163rd RW Civil Engineers Deploy to Silver Flag
By Maj. Brenda Hendricksen, 163d Reconnaissance Wing
/ Published August 17, 2007
MARCH AIR RESERVE BASE, CALIF. --
Approximately 40 Wing Civil Engineers deployed July 14-20 in support of Silver Flag, a war-task training exercise held at Tyndall Air Force Base, Fla.
Air Force active-duty, National Guard and Reserve worked side by side during the five and one-half day training event/exercise to erect a city from scratch to include mortuary affairs, a fixed runway, water and waste system, power plant, temporary living area and command and control.
"The first four days consisted of classroom instruction. Day five the group was introduced to scenarios," said Troop Commander and Unit Control Center Officer-In Charge Capt. Heidi Gibson. "Bare base erection began under extreme time constraints."
Utilities Supervisor Master Sgt. John Nortz assisted with creating a usable water system for use during the exercise. "Through reverse osmosis we made swamp water into usable drinking water," said Master Sgt. Nortz.
Electrical Systems journeyman Staff Sgt. Joseph Gunnels assisted with the high voltage distribution center providing 120 and 208 volts of usable power to the tents, kitchen and to the emergency aircraft lighting system (EALS).

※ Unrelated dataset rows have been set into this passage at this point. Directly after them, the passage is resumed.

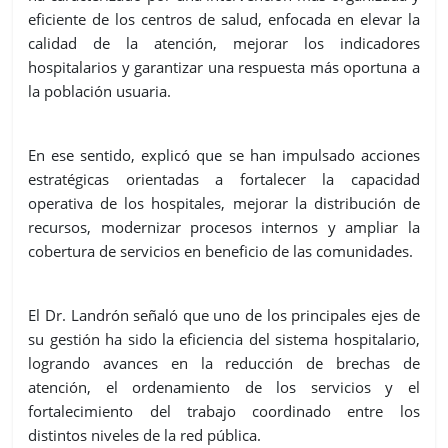
eficiente de los centros de salud, enfocada en elevar la
calidad de la atención, mejorar los indicadores
hospitalarios y garantizar una respuesta más oportuna a
la población usuaria.
En ese sentido, explicó que se han impulsado acciones
estratégicas orientadas a fortalecer la capacidad
operativa de los hospitales, mejorar la distribución de
recursos, modernizar procesos internos y ampliar la
cobertura de servicios en beneficio de las comunidades.
El Dr. Landrón señaló que uno de los principales ejes de
su gestión ha sido la eficiencia del sistema hospitalario,
logrando avances en la reducción de brechas de
atención, el ordenamiento de los servicios y el
fortalecimiento del trabajo coordinado entre los
distintos niveles de la red pública.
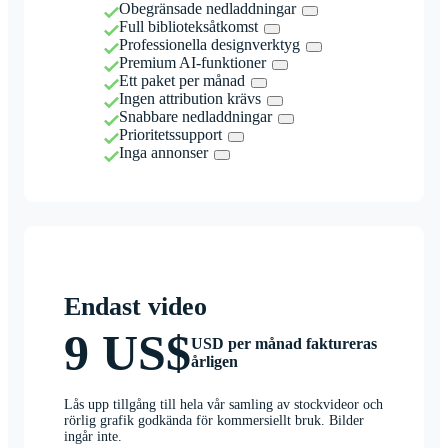
Obegränsade nedladdningar
Full biblioteksåtkomst
Professionella designverktyg
Premium AI-funktioner
Ett paket per månad
Ingen attribution krävs
Snabbare nedladdningar
Prioritetssupport
Inga annonser
Endast video
9 US$
USD per månad faktureras
årligen
Lås upp tillgång till hela vår samling av stockvideor och
rörlig grafik godkända för kommersiellt bruk. Bilder
ingår inte.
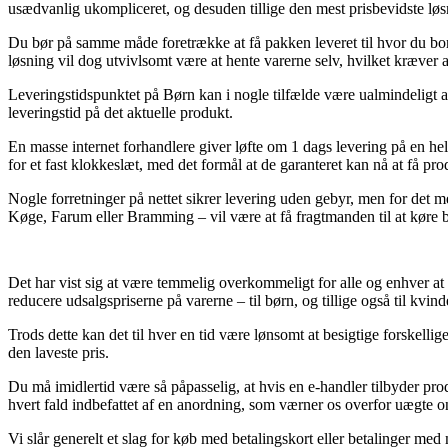
usædvanlig ukompliceret, og desuden tillige den mest prisbevidste lø
Du bør på samme måde foretrække at få pakken leveret til hvor du bor 
løsning vil dog utvivlsomt være at hente varerne selv, hvilket kræver a
Leveringstidspunktet på Børn kan i nogle tilfælde være ualmindeligt ak
leveringstid på det aktuelle produkt.
En masse internet forhandlere giver løfte om 1 dags levering på en 
for et fast klokkeslæt, med det formål at de garanteret kan nå at få pr
Nogle forretninger på nettet sikrer levering uden gebyr, men for det 
Køge, Farum eller Bramming – vil være at få fragtmanden til at køre bes
Det har vist sig at være temmelig overkommeligt for alle og enhver at 
reducere udsalgspriserne på varerne – til børn, og tillige også til kv
Trods dette kan det til hver en tid være lønsomt at besigtige forskell
den laveste pris.
Du må imidlertid være så påpasselig, at hvis en e-handler tilbyder pro
hvert fald indbefattet af en anordning, som værner os overfor uægte on
Vi slår generelt et slag for køb med betalingskort eller betalinger med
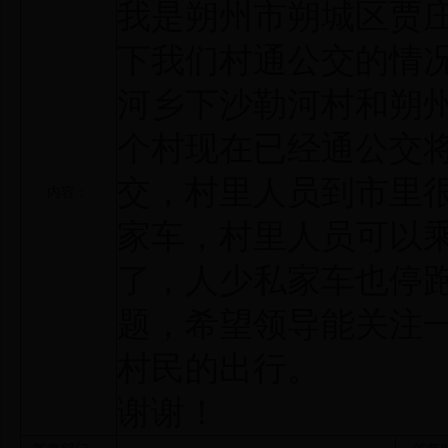
我是朔州市朔城区贾
下我们村通公交的情
河乡下沙勒河村和朔
个村现在已经通公交
交，村里人员到市里
内容：
家车，村里人员可以
了，人少私家车也停
题，希望领导能关注
村民的出行。
谢谢！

"The most difficult part for the electricians was the EALS which was very time consuming. Lights needed to be in working order for a 5,000 ft. runway," said Sgt. Gunnels. "This asset is rarely available for training at home station, so getting to use the equipment was very worthwhile."

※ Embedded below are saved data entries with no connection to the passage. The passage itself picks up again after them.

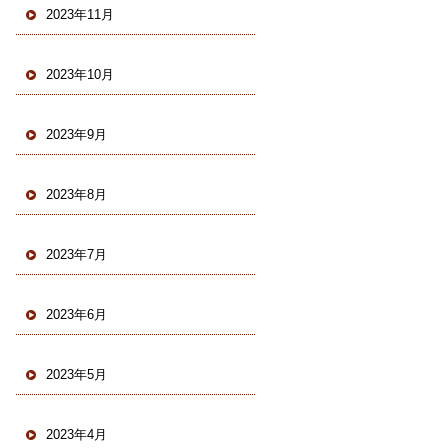
2023年11月
2023年10月
2023年9月
2023年8月
2023年7月
2023年6月
2023年5月
2023年4月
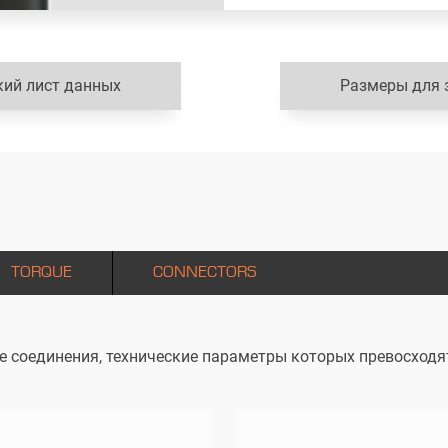
кий лист данных
Размеры для 
TORQUE
CONNECTORS
е соединения, технические параметры которых превосходя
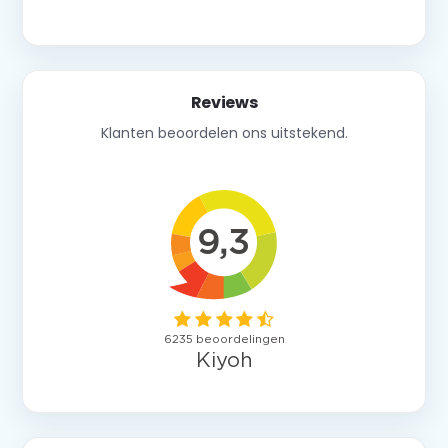
Reviews
Klanten beoordelen ons uitstekend.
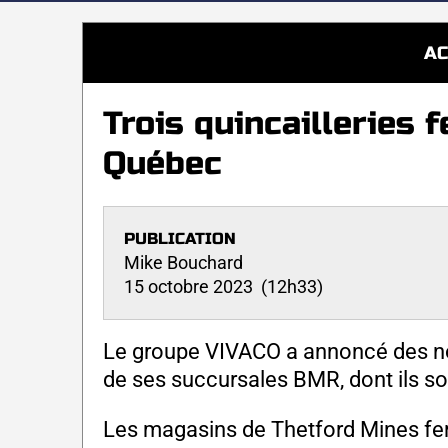
AC
Trois quincailleries 
Québec
PUBLICATION
Mike Bouchard
15 octobre 2023 (12h33)
Le groupe VIVACO a annoncé des no
de ses succursales BMR, dont ils son
Les magasins de Thetford Mines fe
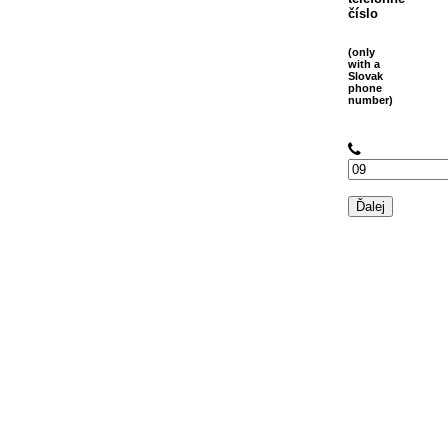
číslo
(only
with a
Slovak
phone
number)
Ďalej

Another aspect to the exercise was repairing a simulated bomb-damaged runway. This consisted of crater repair, laying fiberglass matting and setting up the mobile arresting system.
"The time constraint was the most challenging part," said Power Production Specialist Technical Sgt. Roger Smithwick.

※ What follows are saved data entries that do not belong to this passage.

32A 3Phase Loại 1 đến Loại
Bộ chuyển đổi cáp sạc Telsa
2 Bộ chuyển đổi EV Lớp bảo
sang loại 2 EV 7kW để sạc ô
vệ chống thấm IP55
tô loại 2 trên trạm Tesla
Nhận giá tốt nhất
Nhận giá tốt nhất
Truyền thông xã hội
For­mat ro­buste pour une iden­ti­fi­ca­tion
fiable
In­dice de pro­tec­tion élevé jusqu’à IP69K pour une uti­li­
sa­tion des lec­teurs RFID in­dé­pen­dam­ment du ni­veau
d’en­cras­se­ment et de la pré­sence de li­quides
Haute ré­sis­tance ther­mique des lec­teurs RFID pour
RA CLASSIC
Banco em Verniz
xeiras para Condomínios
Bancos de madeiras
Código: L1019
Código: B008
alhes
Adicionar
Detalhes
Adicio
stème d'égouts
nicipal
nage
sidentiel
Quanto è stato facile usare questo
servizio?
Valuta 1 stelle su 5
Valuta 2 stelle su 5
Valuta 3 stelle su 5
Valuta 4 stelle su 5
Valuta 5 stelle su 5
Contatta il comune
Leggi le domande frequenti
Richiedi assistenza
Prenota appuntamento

The Wing has participated in Silver Flag, a mandatory every four year requirement, since its inception in 1992. A 68-person cadre from Detachment 1, 823rd Red Horse Squadron, runs the exercise and trains more than 5,600 people each year.
"The exercise was very valuable. I have been attending this exercise since its inception, but I learn something new every time I go," said Sgt. Nortz.